Enquanto os consultórios médicos trabalham ativamente para oferecer estratégias cada vez mais personalizadas, os estudos clínicos também miram na opinião de quem, eventualmente, receberá a droga — para além dos resultados de eficácia e segurança. Além, é claro, de buscar medicamentos com efeitos colaterais menos severos.

"Antigamente, pensava-se somente no desfecho relacionado à eficácia. Hoje em dia o desfecho (o resultado) está ligado à qualidade de vida de quem passa pelo estudo. Esse tipo de relato tem muito interesse e é olhado com atenção por agências reguladoras e fontes pagadoras de um fármaco", explica Gabriela Prior, diretora médica da Daiichi Sankyo, farmacêutica japonesa que trouxe em parceria com a AstraZeneca, um novo fármaco para câncer de mama no Brasil.

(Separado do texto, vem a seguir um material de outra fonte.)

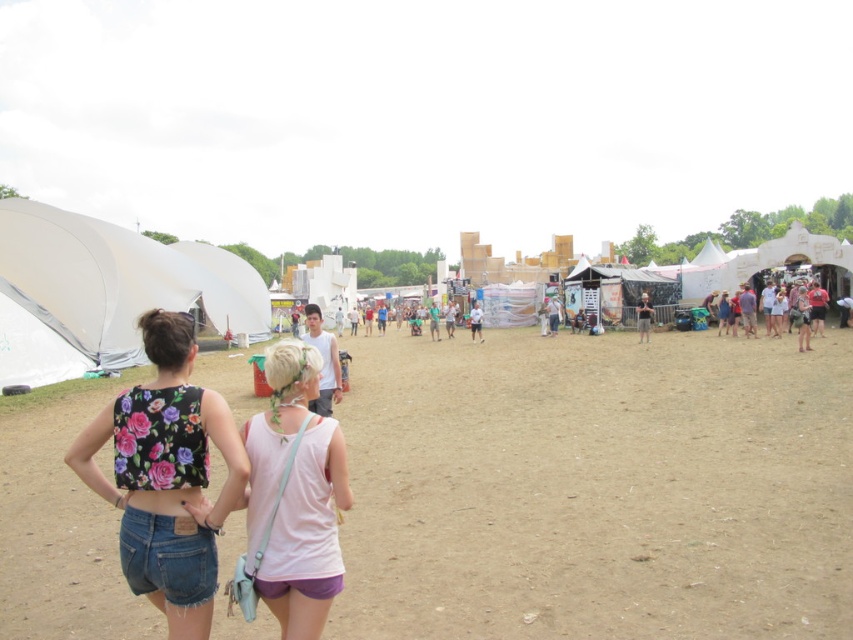 Question: Which of the following is the farthest from the observer?

Choices:
 (A) floral fabric crop top at lower left
 (B) white matte tent at left
 (C) brown sandy dirt field at center
 (D) denim shorts at lower left

Answer: (B)

Question: Does brown sandy dirt field at center appear under denim shorts at lower left?

Choices:
 (A) no
 (B) yes

Answer: (B)

Question: Can you confirm if brown sandy dirt field at center is positioned below floral fabric crop top at lower left?

Choices:
 (A) no
 (B) yes

Answer: (B)

Question: Is floral fabric crop top at lower left to the right of white matte tent at left from the viewer's perspective?

Choices:
 (A) yes
 (B) no

Answer: (A)

Question: Which of the following is the farthest from the observer?

Choices:
 (A) (222, 362)
 (B) (209, 576)

Answer: (A)

Question: Among these points, which one is farthest from the camera?

Choices:
 (A) [282, 465]
 (B) [631, 481]
 (C) [45, 211]
 (D) [229, 458]

Answer: (C)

Trata-se do chamado anticorpo conjugado com medicamento.

Prior explica que, por tratar-se de uma estratégia de saúde que atinge o tumor de maneira específica (diferente da químio, que é mais generalista), os efeitos adversos, em alguma medida, são controlados. Embora, é importante dizer, todo tratamento tenha efeitos relacionados.

Outra alternativa possível e que tem observado bons resultados é a imunoterapia, uma opção de desenvolvimento do laboratório MSD . A diretora médica da empresa, Márcia Abadi, explica que o bem-estar, neste caso, está relacionado à redução da toxicidade do tratamento.

"A imunoterapia permite que o corpo reconheça e ataque (o câncer), não há um veneno de fora agindo de maneira descontrolada. Isso diminui os efeitos adversos. Os pacientes, desse modo, podem seguir suas jornadas pessoais e ser produtivos."

Também há grande expectativa no avanço da Car-T Cells, uma estratégia de tratamento que permite “turbinar” células de um indivíduo geneticamente e inseri-las no corpo novamente. Altamente promissor, o mecanismo causa efeitos colaterais num curto período de tempo, de 10 a 12 dias — com reações inflamatórias, febre, queda de pressão, o que pode requerer que a pessoa passe um período na UTI, mas por pouco tempo.

"A busca é cada vez mais reduzir os efeitos adversos das drogas e tratamentos. É da natureza da medicina, buscar restituir a pessoa de suas funções habituais", afirma Dimas Covas, diretor do Instituto Butantan, um dos desenvolvedores da nova estratégia de saúde.

Fernando Maluf, oncologista do Instituto Vencer o Câncer, diz que os avanços científicos em conjunto com especialistas mais preparados e focados no bem-estar individual permitem uma maior adesão ao tratamento.

"O paciente hoje é parte central do processo. Não é mais quem vai ao centro cirúrgico e toma remédio no braço. Ele sabe que se aderir ao tratamento com rigor, ao lado de atividade física, suas crenças e atividades que gosta, há maior chance de sucesso."